Un peu plus tôt dans la matinée, Edgar Morin avait entendu aux Invalides le discours plutôt convenu de François Hollande où figurait cependant ce passage en forme de restriction et de distance, posture plutôt inhabituelle quand il s'agit de dire adieu à une personnalité dont l'on a tenu à louer la haute figure et le juste itinéraire. François Hollande, donc (le discours intégral est ici): «Il pouvait aussi, porté par une cause légitime comme celle du peuple palestinien, susciter, par ses propos, l’incompréhension de ses propres amis. J’en fus. La sincérité n’est pas toujours la vérité. Il le savait. Mais nul ne pouvait lui disputer le courage.» Réponse cinglante d'Edgar Morin: «Les malheureux qui ne comprennent pas que sa position de vérité pour la Palestine est due à son humanisme, à sa compassion, à sa bonté, ceux-là errent complètement.»
La vérité, c'est qu'en illustrant ainsi, dans des circonstances qui auraient plutôt incité à l'élévation, le conformisme et la frilosité de sa présidence, François Hollande a aussi montré sa méconnaissance, sinon son inculture. Stéphane Hessel ne fut jamais homme de déclarations à l'emporte-pièces ou de propos excessifs, qui ne soient pas mûris et raisonnés. Son engagement sur et pour la Palestine est l'aboutissement logique du chemin de toute sa vie: une bataille pour le droit, et donc l'égalité des droits, pour la justice, et donc la justice pour tous. La vérité que n'a pas voulu voir le président, alors même que sa parole engage la République, c'est que la seule passion qui animait Hessel, loin de tout angélisme ou de toute sensiblerie, était justement celle de la vérité. D'une vérité sincèrement vraie. Vérité du droit, vérité de la justice.

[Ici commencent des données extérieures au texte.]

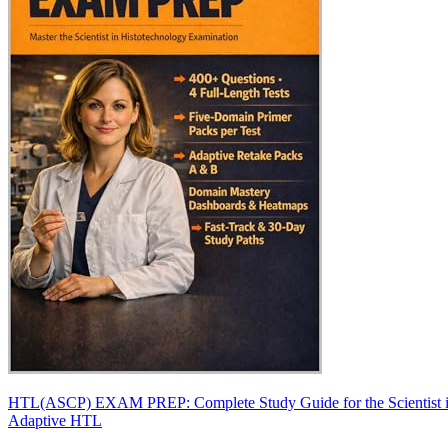
HTL(ASCP) EXAM PREP: Complete Study Guide for the Scientist in 
Adaptive HTL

L'an passé, un an avant sa disparition, Stéphane Hessel s'expliquait précisément et posément sur cette «exigence de justice» qui est au cœur de la question israëlo-palestinienne. C'était dans une conversation avec Elias Sanbar, ambassadeur de la Palestine à l'Unesco, Le rescapé et l'exilé, dialogue paru aux éditions Don Quichotte. Confronté au questionnement amical de Sanbar, il y retrace son cheminement, et sa cohérence, depuis son arrivée à New York en février 1946 pour la mise sur pied de l'Organisation des Nations Unies. Il y rappelle que l'idée de base inscrite dans la Déclaration universelle des droits de l'homme (1948) était la suivante: «Les empires sont prérissables, les empires doivent se dissoudre en peuples, et chacun de ces peuples a droit à un Etat. La notion de passer de peuple à Etat est une notion qui est inscrite dans la Chartes de Nations unies.»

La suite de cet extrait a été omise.